Integrating life history and physiology to understand latitudinal size variation in a damselfly


  • Marjan De Block,

  • Stefanie Slos,

  • Frank Johansson,

  • Robby Stoks

M. De Block, S. Slos and R. Stoks (, Laboratory of Aquatic Ecology and Evolutionary Biology, Univ. of Leuven, Ch. Debériotstraat 32, BE-3000 Leuven, Belgium. – F. Johansson, Dept of Ecology and Environmental Science, Umeå Univ., SE-90187 Umeå, Sweden.

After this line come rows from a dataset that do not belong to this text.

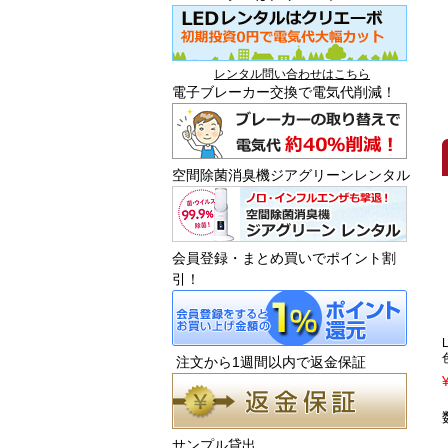
レンタル問い合わせはこちら
電子ブレーカー交換で電気代削減！
空間除菌消臭機ジアグリーンレンタル
会員登録・まとめ買いでポイント割
引！
注文から1週間以内で返金保証
サンプル貸出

Our understanding of latitudinal life history patterns may benefit by jointly considering age and mass at maturity and growth rate. Additional insight may be gained by exploring potential constraints through pushing growth rates to their maximum and scoring physiological cost-related variables. Therefore, we reared animals of a univoltine Spanish and Belgian population and of a semivoltine Swedish population of the damselfly Enallagma cyathigerum (spanning a latitude gradient of ca 2350 km) in a common environment from the eggs until adult emergence and exposed them to a transient starvation period to induce compensatory growth. Besides age and mass at maturity and growth rate we also scored investment in energy storage (i.e. triglycerides) and immune function (i.e. total activity of phenoloxidase). At emergence, body mass was greater in Spain and Sweden and lower in Belgium, suggesting a genetic component for the U-shaped latitudinal pattern that was found also in a previous study based on field-collected adults. The mass difference between univoltine populations can be explained by the shorter development time in the Belgian population, and this despite a higher growth rate, a pattern consistent with undercompensating countergradient variation. In line with the assumed shorter growth seasons, Belgian and Swedish animals showed higher routine growth rates and compensatory growth after transient starvation. Despite a strong link with metabolic rates (as measured by oxygen consumption) populations with higher routine growth rates had no lower fat content and had higher immune function (i.e. immune function decreased from Sweden to Spain), which was unexpected. Rapid compensatory growth did, however, result in a lowered immune function. This may contribute to the absence of perfect compensating countergradient variation in the Belgian population and the lowest routine growth rates in the Spanish population. Our results underscore the importance of integrating key life historical with physiological traits for understanding latitudinal population differentiation.